In general, the design of a site or app should continuously evolve as your business and user needs evolve. Sometimes an existing design simply cannot be evolved any further. Some reasons for this may include:
- The design has a large number of known UX issues that cannot be easily addressed (as determined by usability testing and/or analytics)
- A large proportion of the current user base is unable to complete the tasks they are trying to accomplish (as determined by usability testing and/or analytics)
- A large proportion of the current user base is dissatisfied with the design (as determined by usability testing and/or surveys)
- The design cannot be easily extended to accommodate new business goals
- The design cannot be easily extended to accommodate the goals and needs of a new user group
- The design cannot be easily extended to accommodate new platforms that are important to users and/or the business (e.g. new mobile devices)
- The design is based on a technology stack that is outdated, makes the adding of new features difficult, or requires too much effort by the technology team to continue supporting
- The visual aspects of the design (look and feel) are becoming dated and compare poorly to competitive solutions
- Different aspects of the site or app are inconsistent in terms of visual and/or interaction design, which is leading to user confusion and/or reflecting poorly on the organization’s brand
When one or more of these factors are present, it’s time to consider a redesign.

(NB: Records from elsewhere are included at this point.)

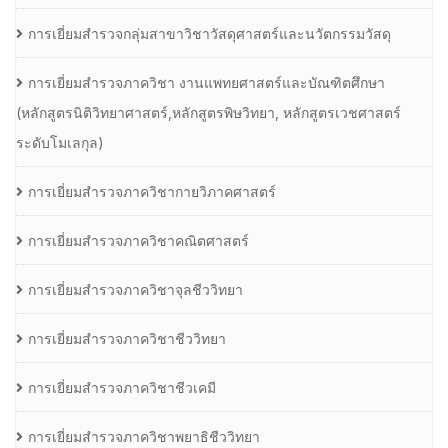
การเยี่ยมสำรวจกลุ่มสาขาวิชาวัสดุศาสตร์และนวัตกรรมวัสดุ
การเยี่ยมสำรวจภาควิชา งานแพทยศาสตร์และบัณฑิตศึกษา
(หลักสูตรนิติวิทยาศาสตร์,หลักสูตรพิษวิทยา, หลักสูตรเวชศาสตร์
ระดับโมเลกุล)
การเยี่ยมสำรวจภาควิชากายวิภาคศาสตร์
การเยี่ยมสำรวจภาควิชาคณิตศาสตร์
การเยี่ยมสำรวจภาควิชาจุลชีววิทยา
การเยี่ยมสำรวจภาควิชาชีววิทยา
การเยี่ยมสำรวจภาควิชาชีวเคมี
การเยี่ยมสำรวจภาควิชาพยาธิชีววิทยา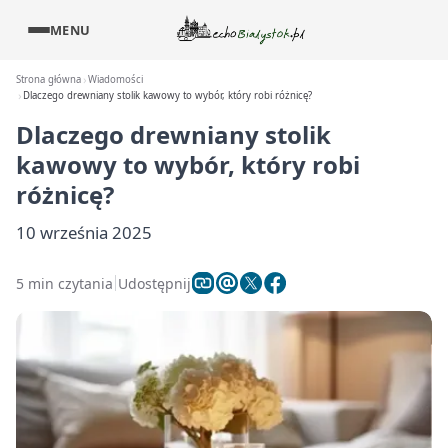
MENU
Strona główna
Wiadomości
Dlaczego drewniany stolik kawowy to wybór, który robi różnicę?
Dlaczego drewniany stolik
kawowy to wybór, który robi
różnicę?
10 września 2025
5 min czytania
Udostępnij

At my current company, Digital Reasoning, we are in the process of rolling out a new design system to our apps for several of these reasons. It’s a joint effort on the part of several teams within the organization:
- My team (UX Design) has been the driver for this effort, and is responsible for creating the new design system, delivering new designs that conform to it, and validating these designs with end users
- Our Apps Engineering team is responsible for choosing and implementing a new technology stack that supports the redesign
- Our Product Management team is responsible for incorporating the redesign into the overall product roadmap and ensuring that it’s balanced with other roadmap commitments
In my opinion, this kind of shared understanding and coordination between teams and stakeholders is key to both knowing when to redesign a site or app, and to making the redesign effort a successful one.
#9 Update website design every month based on user engagement and analytics
Eric Baum, CEO & Founder at Bluleadz Inbound Marketing
The traditional website design methodology would have a company redesign their website every 2-3 years. I would argue that you should be continuously updating the design of your website every month based on user engagement and analytics.
This constant design improvement methodology (“Growth Driven Design”), increases lead conversion and enhances the user’s experience. Ultimately you end up with the same result, a completely different looking website every few years. But, with Growth Driven Design (GDD) you acquire more leads and customers along the way.